What the task requires:
Please copy exactly every line from the one that contains "For every named" to the end of the data below, with both ends included and no other lines.

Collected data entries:
········

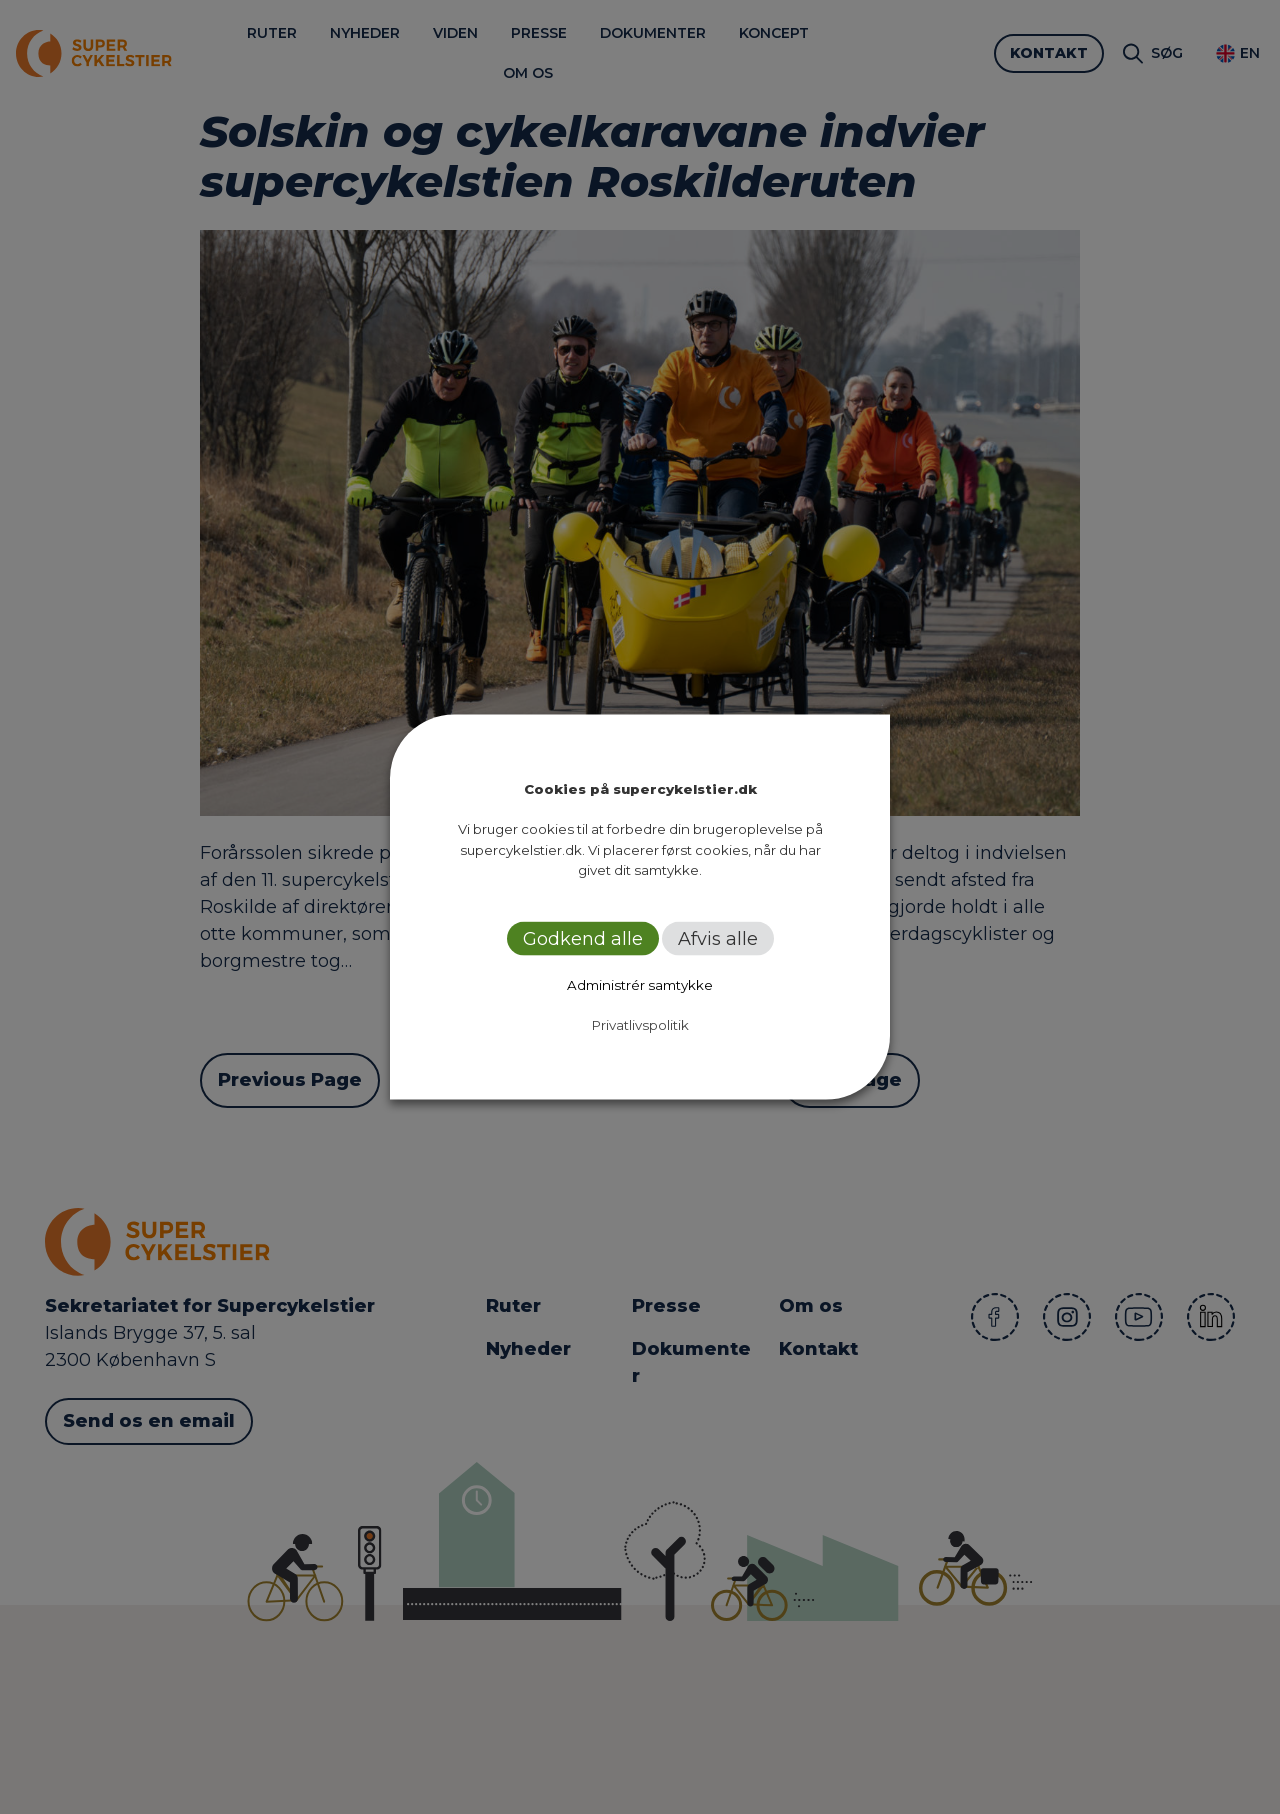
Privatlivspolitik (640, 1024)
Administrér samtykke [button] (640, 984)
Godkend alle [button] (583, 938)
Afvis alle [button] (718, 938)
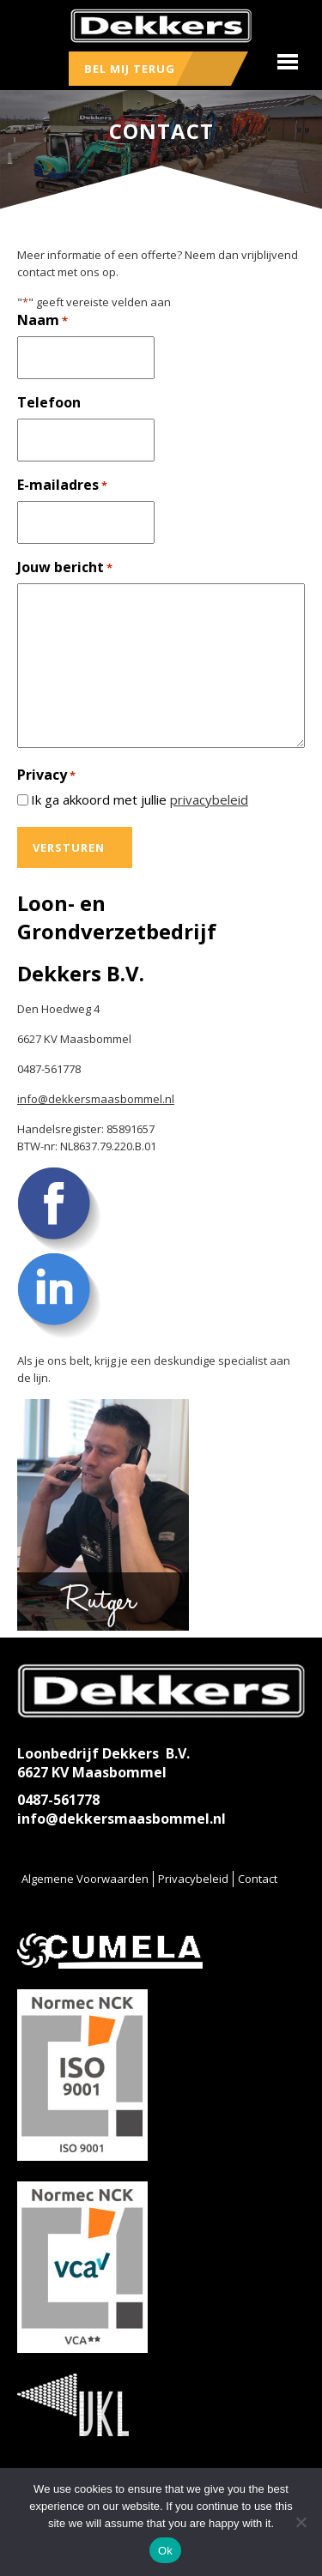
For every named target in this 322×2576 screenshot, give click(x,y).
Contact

········

Solution to this task:
For every named target in this 322×2576 screenshot, give click(x,y).
Contact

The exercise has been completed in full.